In addition, the operator can also allow external air or additional air to flow into the intake area 64B via valves 685M. The valves 685M comprise valve passages 688B, which are arranged on the radial outer circumference of the valve carrier 64H. The valve passages 688 are fluidically connected to the intake area 64G and can be closed by at least one valve member 686M. The valve member 686M is, for example, an annular body, in particular with a plate shape, which can be pivoted about an axis of rotation parallel to the motor axis of rotation MD. A plurality of actuating handles 686H, for example actuating projections, are arranged on the valve member 686M, so that the operator can adjust the valve member 686M between a passage position that releases the valve passages 688B and a closing position that closes them, and preferably one or more valve positions in between, by actuating one of the actuating handles 686H.

The working devices 50, 50A, 50B, 50C, 50D, 50E, 50F can be adjusted with respect to the surfaces to be processed by the positioning device 13. However, operation with a handle is also possible, which will become clearer below.

A rod-shaped handle 800 is preferably pivotably connected to the working device 50, 50A, 50B, 50C, 50D, 50E, 50F. For example, a pivot joint 801 is provided which pivotably mounts the handle 800 with respect to a pivot axis SQ which runs transversely to a longitudinal axis LL of the handle 800. Further pivotability about a further pivot axis which runs transversely to the pivot axis SQ, for example, is realized by a pivot joint 801 which is only indicated schematically in the drawing.

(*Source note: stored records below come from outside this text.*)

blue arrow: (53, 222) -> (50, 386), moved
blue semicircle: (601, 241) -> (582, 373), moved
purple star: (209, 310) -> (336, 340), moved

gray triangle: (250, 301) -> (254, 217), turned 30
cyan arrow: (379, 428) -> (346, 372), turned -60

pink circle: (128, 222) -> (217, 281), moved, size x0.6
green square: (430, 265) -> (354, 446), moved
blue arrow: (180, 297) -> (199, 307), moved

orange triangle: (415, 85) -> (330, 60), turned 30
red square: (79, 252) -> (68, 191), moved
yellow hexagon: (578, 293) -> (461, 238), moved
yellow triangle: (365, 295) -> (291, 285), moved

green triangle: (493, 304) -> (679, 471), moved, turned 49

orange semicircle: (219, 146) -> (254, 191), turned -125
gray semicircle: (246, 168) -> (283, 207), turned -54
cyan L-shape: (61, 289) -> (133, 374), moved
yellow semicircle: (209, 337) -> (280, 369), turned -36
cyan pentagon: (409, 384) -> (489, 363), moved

The pivot joints 801, 802 together form a cardanic pivot joint.

A fixed rod section 803 of the handle 800 extends from the swivel joint 801 along the longitudinal axis LL. At the longitudinal end region of the rod section 803 remote from the working device 50, a power supply device 804 is provided for powering, for example, the drive motor 53. At this point, it should also be mentioned that the drive motor 53 is preferably an electronically or electrically commutated drive motor.

The power supply device 804 is arranged between the rod section 803 and a telescopic section 805 of the handle 800. The telescopic section 805 comprises a base tube body 806, which is firmly connected to the power supply device 803. An adjustable tube body 807 is mounted on the base tube body 806 so that it can move with respect to the longitudinal axis LL. For example, the adjustable tube body 807 engages in an interior of the base tube body 806.

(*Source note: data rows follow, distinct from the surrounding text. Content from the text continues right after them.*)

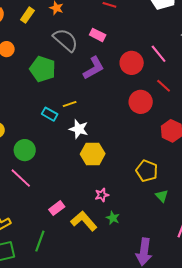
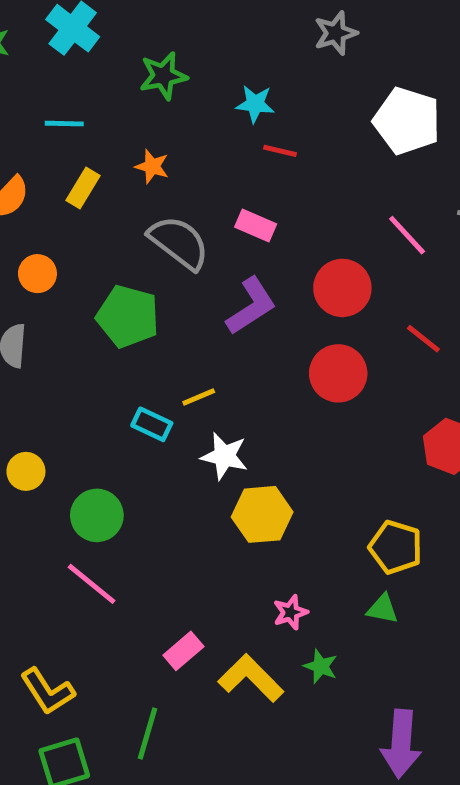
pink line: (159, 54) -> (407, 235), moved
red circle: (141, 102) -> (338, 373), moved
green triangle: (162, 196) -> (383, 609), moved, turned -32

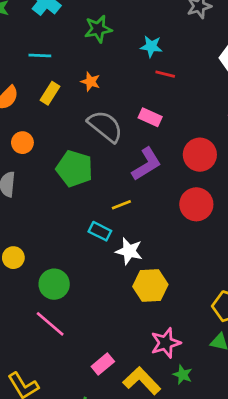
yellow line: (199, 397) -> (121, 205), moved
cyan rectangle: (152, 424) -> (100, 231), moved
pink star: (290, 612) -> (166, 343), size x1.5

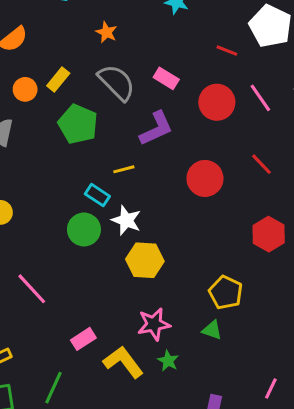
red line: (165, 74) -> (227, 51), moved
yellow rectangle: (50, 93) -> (58, 80), moved
red circle: (200, 155) -> (217, 102), moved
green circle: (54, 284) -> (84, 229), moved

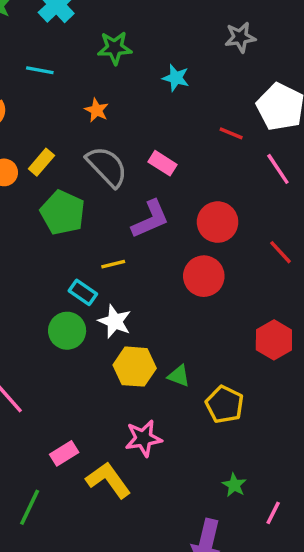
pink line: (260, 98) -> (278, 169), moved
red circle: (217, 102) -> (218, 222), moved
red line: (262, 164) -> (280, 252), moved
green triangle: (212, 330) -> (179, 376), moved
green star: (168, 361) -> (234, 485), moved

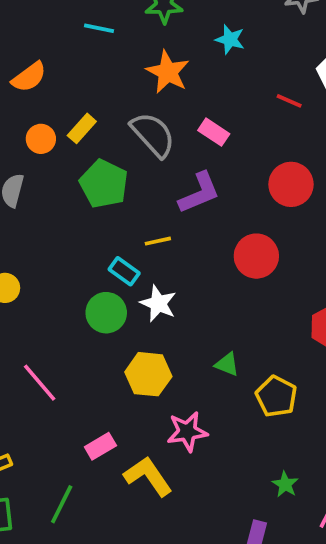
cyan line: (40, 70) -> (99, 28), moved
orange star: (97, 110) -> (168, 72), moved, size x1.6
red circle: (218, 222) -> (291, 184), moved
yellow hexagon: (135, 367) -> (148, 374), moved

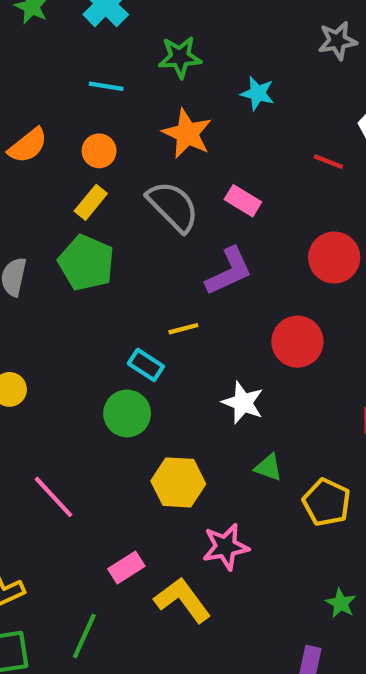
orange circle: (41, 139) -> (99, 151), moved
green pentagon: (104, 184) -> (86, 263), moved
white star: (158, 303) -> (243, 403), moved

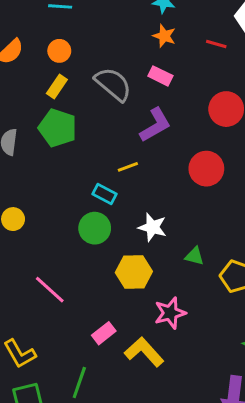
orange star: (187, 134) -> (164, 36), moved, size x0.7
white star: (243, 403) -> (152, 227), moved

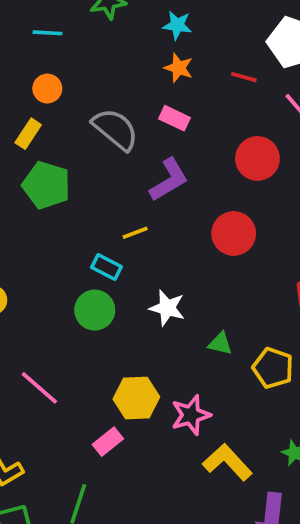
yellow rectangle: (57, 86) -> (28, 134), moved
yellow hexagon: (134, 272) -> (136, 398), moved
yellow L-shape: (144, 352) -> (227, 462), moved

At the free end area of the adjustable tubular body there is a support body 808, which preferably extends transversely to the longitudinal axis LL. The support body 808 is suitable, for example, as a support for supporting the operator's body, for example as a type of shoulder rest or the like. This makes the handle 800 extremely ergonomic to use.

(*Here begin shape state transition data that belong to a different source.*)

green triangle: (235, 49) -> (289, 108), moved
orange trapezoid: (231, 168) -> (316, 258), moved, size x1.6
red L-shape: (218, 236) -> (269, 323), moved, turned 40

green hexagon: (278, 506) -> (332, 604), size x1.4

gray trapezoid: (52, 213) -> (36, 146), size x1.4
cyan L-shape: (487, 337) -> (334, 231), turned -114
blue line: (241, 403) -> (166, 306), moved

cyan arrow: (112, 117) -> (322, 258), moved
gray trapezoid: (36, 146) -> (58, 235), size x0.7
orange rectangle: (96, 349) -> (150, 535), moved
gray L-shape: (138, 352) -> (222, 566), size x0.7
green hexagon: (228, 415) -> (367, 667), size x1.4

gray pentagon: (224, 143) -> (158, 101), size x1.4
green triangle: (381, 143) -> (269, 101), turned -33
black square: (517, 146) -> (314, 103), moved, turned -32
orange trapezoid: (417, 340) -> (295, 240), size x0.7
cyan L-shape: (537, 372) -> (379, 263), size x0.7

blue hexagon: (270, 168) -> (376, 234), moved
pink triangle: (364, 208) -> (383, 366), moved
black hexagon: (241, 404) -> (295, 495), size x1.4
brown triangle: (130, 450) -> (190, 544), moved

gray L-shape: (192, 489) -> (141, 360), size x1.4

The adjusting tube body 807 is adjustable with respect to the base tube body 806 along an adjustment path which is limited by longitudinal stops 809, 810 which are arranged on the base tube body 806 and the adjusting tube body 807, respectively.

In a respective longitudinal position of the adjustable tubular body 807 in relation to the base tubular body 806, the latter can be fixed using a fixing device 811. The fixing device 811 comprises, for example, a holder which is attached to the base tubular body 806 in the manner of a sleeve or clamp, for example using radially protruding holding projections 815 which are screwed together, clamped or the like. The holder 812 has a clamp 813 which can be adjusted using an actuating handle 814, for example a clamping screw, a clamping lever or the like, between a position which clamps or fixes the adjustable tubular body 807 in relation to the base tubular body 806 and a release position which releases the latter in relation to the base tubular body 806 and is thus adjustable.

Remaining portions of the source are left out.